The Legend of Zelda: Ocarina of Time - Reader Retroview

Link is Back in 3D!

By: Stewart Bishop

Review Breakdown
   Battle System 7
   Interface 8
   Music/Sound 6
   Originality 6
   Plot 2
   Localization 10
   Replay Value 7
   Visuals 8
   Difficulty Easy
   Time to Complete

15-30 Hours


Title Screen

   One of the most popular games on the Nintendo 64, Ocarina of Time was quite possibly the most highly anticipated game ever to be released for the system. Even before the release of the Nintendo 64, 'Zelda 64' was always seen as a forthcoming release. It was a painful 3 years, but Ocarina of Time had finally delivered, but did it live up to the hype? Yes...and no.

   Ocarina of Time is more of an Action-RPG than a pure-bred RPG. You move across a 3D environment, in which enemies can pop up and you butcher them down as you deem necessary. The battles are based on a sort of targetting system, where Link can 'lock on' or focus on one particular target at a time. Doing this shifts Link's view onto the opponent. From here, you can decide on how you'd like to fight it. You can jump from side to side, leap forward or flip backwards in an effort to dodge attacks, while different combinations of directions and the B button lets you hack and slash the opponent.

   As in previous Zelda games, you also have secondary 'tools' which you can use, which differ in use. Some are used to aid in transportation around the huge world, some can be used to fight opponents and there are even magic spells. The interface is simple and easy to learn and become accustomed to. To a certain degree, you can equip what Link uses. You can select the weapon, shield and particular tunic, but that's about all. Though I'll say that I use the Blue Tunic even when I don't have to go underwater. It's all about style.

This World is HGUE
This World is HUGE  

   Speaking of style, Ocarina of Time's music style is not so hot. The non-CD quality really hinders the N64's musical performance, but not only that, the tunes are quite bland and nothing exciting. Old school Zelda diehards will also be shocked to learn that the main Zelda Overworld theme is GONE. It's not there. It's not anywhere. You'll hear tidbits of it in the overworld theme, but it just isn't the same. The sound effects are pretty good, however, from Link's screams to Navi's little "Hey! Look! Listen!"

   The plot also isn't very hot. It's very predictable and doesn't really have much of a compelling grip. Before writing this, I had to think for a long while just to remember exactly what the plot was. I'll tell you one thing, though, there are other RPGs with better "Heros of Time," like Chrono Trigger and Chrono Cross. The characters aren't very exciting and you can't really get attached to any, because they don't hang around Link very often. The only person that hangs around Link is Navi, and she's restricted to her "Hey!" "Look!" and "Listen!" Terrible plot, terrible characters and terrible character development accompanies this title, so don't expect a story of epic proportions.

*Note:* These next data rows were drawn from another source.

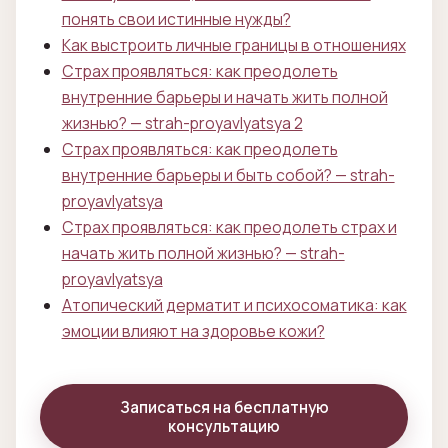
понять свои истинные нужды?
Как выстроить личные границы в отношениях
Страх проявляться: как преодолеть
внутренние барьеры и начать жить полной
жизнью? — strah-proyavlyatsya 2
Страх проявляться: как преодолеть
внутренние барьеры и быть собой? — strah-
proyavlyatsya
Страх проявляться: как преодолеть страх и
начать жить полной жизнью? — strah-
proyavlyatsya
Атопический дерматит и психосоматика: как
эмоции влияют на здоровье кожи?
Записаться на бесплатную
консультацию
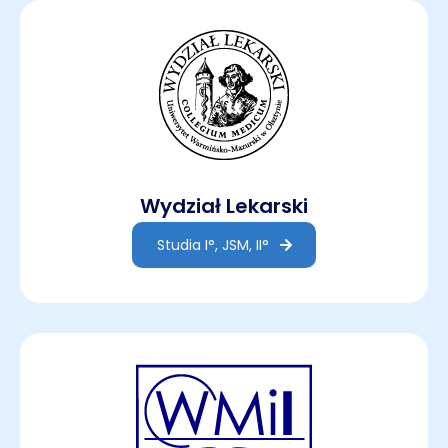
Wydział Lekarski
Studia I°, JSM, II°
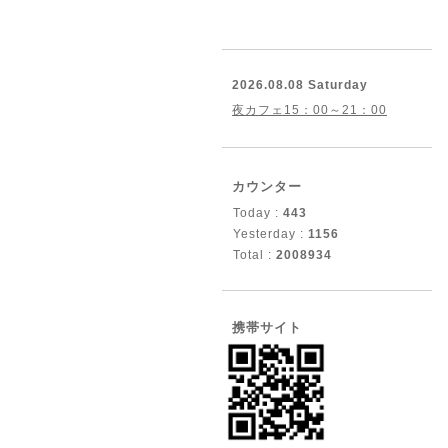
2026.08.08 Saturday
夜カフェ15：00～21：00
カウンター
Today :
443
Yesterday :
1156
Total :
2008934
携帯サイト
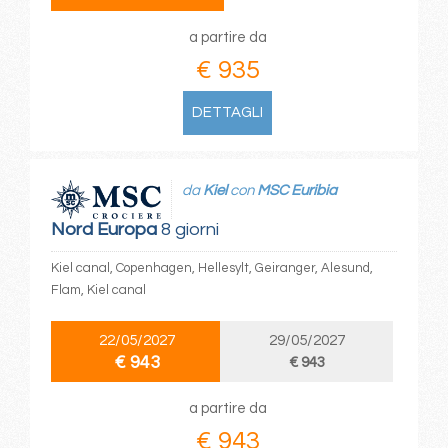
a partire da
€ 935
DETTAGLI
da
Kiel
con
MSC Euribia
Nord Europa
8 giorni
Kiel canal, Copenhagen, Hellesylt, Geiranger, Alesund,
Flam, Kiel canal
22/05/2027
29/05/2027
€ 943
€ 943
a partire da
€ 943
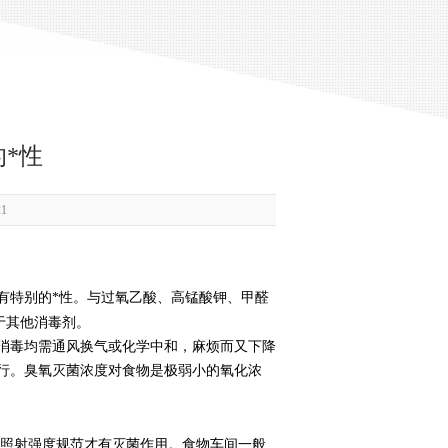
*性
1
特别的*性。与过氧乙酸、高锰酸钾、甲醛
于其他消毒剂。
毒均需通风换气或化学中和，麻烦而又下降
行。臭氧灭菌浓度对食物是极弱小的氧化浓
照射强度规范才有灭菌作用。食物车间一般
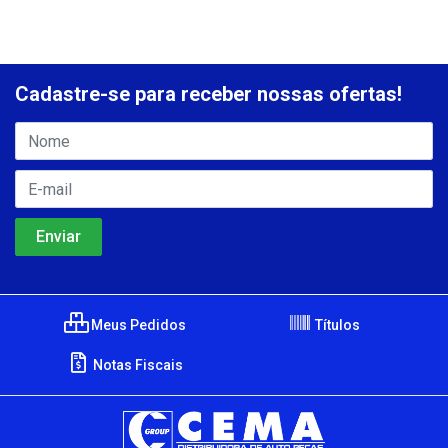
Cadastre-se para receber nossas ofertas!
Meus Pedidos
Títulos
Notas Fiscais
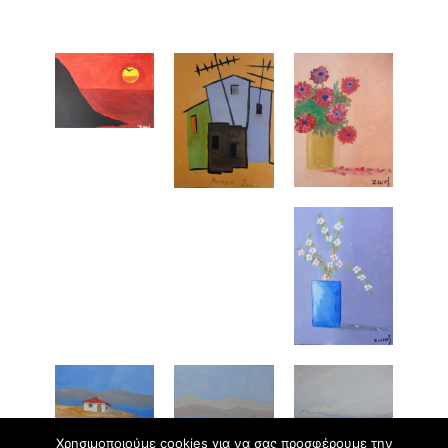
Χρησιμοποιούμε cookies για να σας προσφέρουμε την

   Fortunately, the translation is excellent. Except for probably the little mishap on the back of the box (look for it yourselves), it was very nicely translated. Also, being highly anticipated as it was, everyone that owned an N64 had to get their grubby hands on it, so it was very well localized and quickly became a best seller.

   The overall replay value is pretty good. Several optional things to do, like the Skulltulas, Fishing, Biggoron's Sword and searching for hearts and jars will keep the player at the game for a good while after beating it. After all of this is done, though, playing the game again becomes somewhat of a chore. The puzzles aren't all that puzzling anymore, and you don't really relive anything. The only reason I play RPGs again is usually to relive the story and plot, which frankly, Ocarina of Time has none. This was quite evident to me when I finally got a copy of a gold cartridge AFTER I had perfected my gray one...As I speak, that same gold cartridge is gathering dust; it's been played for probably 2 hours total, maybe even less. You'll have more fun playing the mini-games on your completed save rather than starting a new one.

The Master Sword Makes a Comeback
The Master Sword Makes a Comeback  

   Ocarina of Time's visuals are good, but nothing that really pushes the limits of the N64. It's interesting how Nintendo actually decided to blur textures to hide the pixelation...Ah well, you can hardly notice it. The lighting effects are very good; just stare at the Mirror Shield for a while and you'll see what I mean. Had this been released at the launch of the Nintendo 64, the graphics would have been revolutionary like Mario 64's, but alas, it came too late and delivered too little..

Of course, Ocarina of Time is the best RPG on the Nintendo 64, but to really enjoy it, you must not treat it as an RPG, but instead, treat it as an action/adventure game. Doing so lowers the expectations for a real plot, which RPGs are usually well-known for, and the experience may become more enjoyable. For all of you Zelda die-hards, though, you know this game's for you.